17.10.2014

Mit MRT ein einzelnes Proton nachweisen

Räumliche Auflösung der Tech­nik mas­siv ge­stei­gert – ortet ein­zel­nes Wasser­stoff­atom auf Dia­mant­ober­fläche.

Übliche, in einem Krankenhaus zum Einsatz kommende Magnet­resonanz­tomo­grafen können Details bis zu etwa einem Zehntel Milli­meter sichtbar gemacht werden, zum Beispiel in Quer­schnitts­bildern des menschlichen Körpers. Wissen­schaftler der ETH Zürich sind gemeinsam mit Kollegen der Univer­sität Leipzig daran, diese Auf­lö­sung massiv zu steigern – auf die Größe eines ein­zel­nen Atoms – etwa eine Million Mal kleiner. Mit einem von ihnen entwickelten MRI-Gerät ist es ihnen erstmals gelungen, auf der Ober­fläche eines Dia­manten ein einzel­nes Wasser­stoff­atom nachzu­weisen.

Abb.: Das NV-Zentrum (roter Pfeil) kann einzelne kleine, von Protonen produzierte Magnetfelder (blaue Pfeile) auslesen. Die NV-Zentren sollten sich möglichst nahe an der Oberfläche befinden. Mikrowellen und Laser lesen den Sensor berührungsfrei aus. (Bild: Chr.
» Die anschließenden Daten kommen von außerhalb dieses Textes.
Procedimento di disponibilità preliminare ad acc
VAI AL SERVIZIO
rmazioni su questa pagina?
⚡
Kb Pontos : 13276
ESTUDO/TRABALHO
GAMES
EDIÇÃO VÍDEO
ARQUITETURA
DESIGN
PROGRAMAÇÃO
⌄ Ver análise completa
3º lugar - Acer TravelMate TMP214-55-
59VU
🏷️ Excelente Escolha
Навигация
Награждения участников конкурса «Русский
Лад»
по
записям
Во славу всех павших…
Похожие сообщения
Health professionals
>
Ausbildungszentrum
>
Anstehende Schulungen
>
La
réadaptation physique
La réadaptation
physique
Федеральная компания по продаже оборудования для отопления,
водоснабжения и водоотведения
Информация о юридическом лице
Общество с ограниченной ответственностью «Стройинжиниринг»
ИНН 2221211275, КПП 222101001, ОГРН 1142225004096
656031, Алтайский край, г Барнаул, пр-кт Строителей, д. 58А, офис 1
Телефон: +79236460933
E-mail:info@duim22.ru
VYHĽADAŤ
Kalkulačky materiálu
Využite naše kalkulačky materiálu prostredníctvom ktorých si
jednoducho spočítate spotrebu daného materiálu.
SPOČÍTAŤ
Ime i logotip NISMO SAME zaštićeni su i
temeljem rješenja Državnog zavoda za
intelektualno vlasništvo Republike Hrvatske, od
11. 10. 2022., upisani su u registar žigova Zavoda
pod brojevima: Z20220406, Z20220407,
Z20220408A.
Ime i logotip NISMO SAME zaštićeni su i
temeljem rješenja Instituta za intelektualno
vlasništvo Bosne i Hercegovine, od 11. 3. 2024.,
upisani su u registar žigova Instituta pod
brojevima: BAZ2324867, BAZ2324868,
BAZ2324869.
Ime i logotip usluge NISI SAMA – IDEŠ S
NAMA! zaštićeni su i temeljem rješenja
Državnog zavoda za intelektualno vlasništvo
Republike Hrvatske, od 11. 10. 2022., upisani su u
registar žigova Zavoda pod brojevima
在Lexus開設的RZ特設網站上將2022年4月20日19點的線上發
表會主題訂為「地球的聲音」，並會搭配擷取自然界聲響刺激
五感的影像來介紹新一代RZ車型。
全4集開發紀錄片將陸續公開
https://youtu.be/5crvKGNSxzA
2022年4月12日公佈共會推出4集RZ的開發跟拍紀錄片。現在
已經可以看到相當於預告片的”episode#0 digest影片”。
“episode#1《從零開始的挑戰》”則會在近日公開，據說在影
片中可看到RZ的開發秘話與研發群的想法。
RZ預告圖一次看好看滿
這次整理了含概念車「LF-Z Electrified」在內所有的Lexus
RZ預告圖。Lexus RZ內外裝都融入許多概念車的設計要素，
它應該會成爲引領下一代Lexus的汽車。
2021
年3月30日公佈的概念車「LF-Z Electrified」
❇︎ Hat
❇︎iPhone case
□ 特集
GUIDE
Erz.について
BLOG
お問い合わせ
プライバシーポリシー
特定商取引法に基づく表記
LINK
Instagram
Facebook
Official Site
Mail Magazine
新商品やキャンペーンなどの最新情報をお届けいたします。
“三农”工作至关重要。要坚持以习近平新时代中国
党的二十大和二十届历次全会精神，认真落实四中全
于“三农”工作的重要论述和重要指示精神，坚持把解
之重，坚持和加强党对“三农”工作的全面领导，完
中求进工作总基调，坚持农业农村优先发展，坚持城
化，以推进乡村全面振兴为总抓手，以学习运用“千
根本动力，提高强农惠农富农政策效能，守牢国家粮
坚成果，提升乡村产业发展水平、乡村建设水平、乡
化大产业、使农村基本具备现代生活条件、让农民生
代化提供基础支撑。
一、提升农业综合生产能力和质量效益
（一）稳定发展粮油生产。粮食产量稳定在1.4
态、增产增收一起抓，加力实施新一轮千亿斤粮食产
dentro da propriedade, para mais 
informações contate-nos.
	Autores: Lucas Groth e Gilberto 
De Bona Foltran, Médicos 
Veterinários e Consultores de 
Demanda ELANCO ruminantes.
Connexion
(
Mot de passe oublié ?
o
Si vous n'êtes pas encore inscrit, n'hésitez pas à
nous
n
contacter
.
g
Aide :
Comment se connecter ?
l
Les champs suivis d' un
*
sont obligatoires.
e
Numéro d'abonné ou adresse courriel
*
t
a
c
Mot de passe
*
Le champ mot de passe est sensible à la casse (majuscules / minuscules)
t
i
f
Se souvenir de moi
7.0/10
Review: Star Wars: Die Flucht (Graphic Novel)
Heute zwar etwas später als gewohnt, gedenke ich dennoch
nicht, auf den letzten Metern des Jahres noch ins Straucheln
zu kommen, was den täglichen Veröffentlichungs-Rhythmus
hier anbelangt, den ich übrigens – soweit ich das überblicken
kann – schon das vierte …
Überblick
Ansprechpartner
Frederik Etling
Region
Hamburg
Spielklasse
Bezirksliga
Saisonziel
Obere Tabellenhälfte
Degen, ETHZ)

Möglich war diese bedeutende Stei­ge­rung der Auf­lösung, weil die Forscher unter der Lei­tung von Christian Degen, Professor am Labora­torium für Fest­körper­physik, in ihrem MRI-Gerät eine andere Mess­technik verwen­deten als in üblichen Magnet­resonanz­tomo­grafen im Krankenhaus. Die konven­tio­nellen Geräte messen die Magneti­sierung der Atom­kerne im mensch­lichen Körper induktiv mit einer Spule. „Die räum­liche Auflösung dieser Technik ist heute weit­gehend optimiert. Aus physika­lischen Gründen lässt sich die Auf­lösung nicht mehr stark steigern“, erklärt Degen. Die ETH-Wissen­schaftler maßen in ihrem Experi­ment die Magneti­sierung hingegen mit einem neu­artigen Diamant­sensor in einer opti­schen Mess­anord­nung mit einem Fluores­zenz­mikroskop.
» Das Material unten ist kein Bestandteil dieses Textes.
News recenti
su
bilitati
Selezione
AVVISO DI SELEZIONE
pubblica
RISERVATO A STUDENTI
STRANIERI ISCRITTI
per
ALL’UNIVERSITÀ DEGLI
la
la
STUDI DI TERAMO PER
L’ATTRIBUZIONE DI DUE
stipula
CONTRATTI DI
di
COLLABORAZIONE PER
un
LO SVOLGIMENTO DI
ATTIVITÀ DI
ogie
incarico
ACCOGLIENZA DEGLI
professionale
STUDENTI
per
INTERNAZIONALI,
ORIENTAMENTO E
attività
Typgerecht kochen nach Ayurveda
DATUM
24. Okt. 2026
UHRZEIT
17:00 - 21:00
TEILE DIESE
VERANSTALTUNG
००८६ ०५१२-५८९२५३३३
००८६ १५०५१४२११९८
Der Sensor bestand aus einer Stick­stoff-Fehlstelle im Diamant. Diese ist nicht nur fluores­zierend, sondern auch magne­tisch, weshalb sie für extrem feine Magnet­feld­messungen geeignet ist. Für ihr Experiment präpa­rierten die Forschenden einen rund zwei mal zwei Milli­meter großen Diamanten mit einigen Fehl­stellen wenige Nanometer unter der Oberfläche. Über eine optische Messung der Magnetisierung konnten sie zeigen, dass sich in mehreren Fällen weitere magne­tische Atom­kerne in unmittel­barer Umgebung befanden. „Die Quanten­mechanik liefert dabei einen zweifels­freien Beweis, dass es sich um einzelne Wasserstoffatomkerne handelt, und nicht um eine Ansammlung mehrerer Wasser­stoffatome“, so Degen. Außerdem konnten die Wissenschaftler aus den Messdaten die Lage der magnetischen Atomkerne in Bezug zur Fehlstelle mit einer Genauigkeit von besser als einem Ångström eruieren.

Abb.: Die Messapparatur der ETH-Forscher mit dem Diamanten (grün; Bild: Chr. Degen, ETHZ)


„Dies ist ein wichtiger Zwischenschritt hin zur Kartierung von ganzen Molekülen“, erklärt Degen, der 2012 für seine Forschung auf dem Gebiet vom Europäischen Forschungsrat einen ERC Starting Grant erhielt. So möchten die Forschenden als nächstes versuchen, mit ihrem Nano-MRI-Gerät ein kleines Molekül zu vermessen. Doch auch wenn sich mit der Technik künftig eine Vielzahl von Atomen kartieren lässt, ist es weder das Ziel noch praktikabel, mit dieser Technik einen ganzen menschlichen Körper atomgenau zu kartieren.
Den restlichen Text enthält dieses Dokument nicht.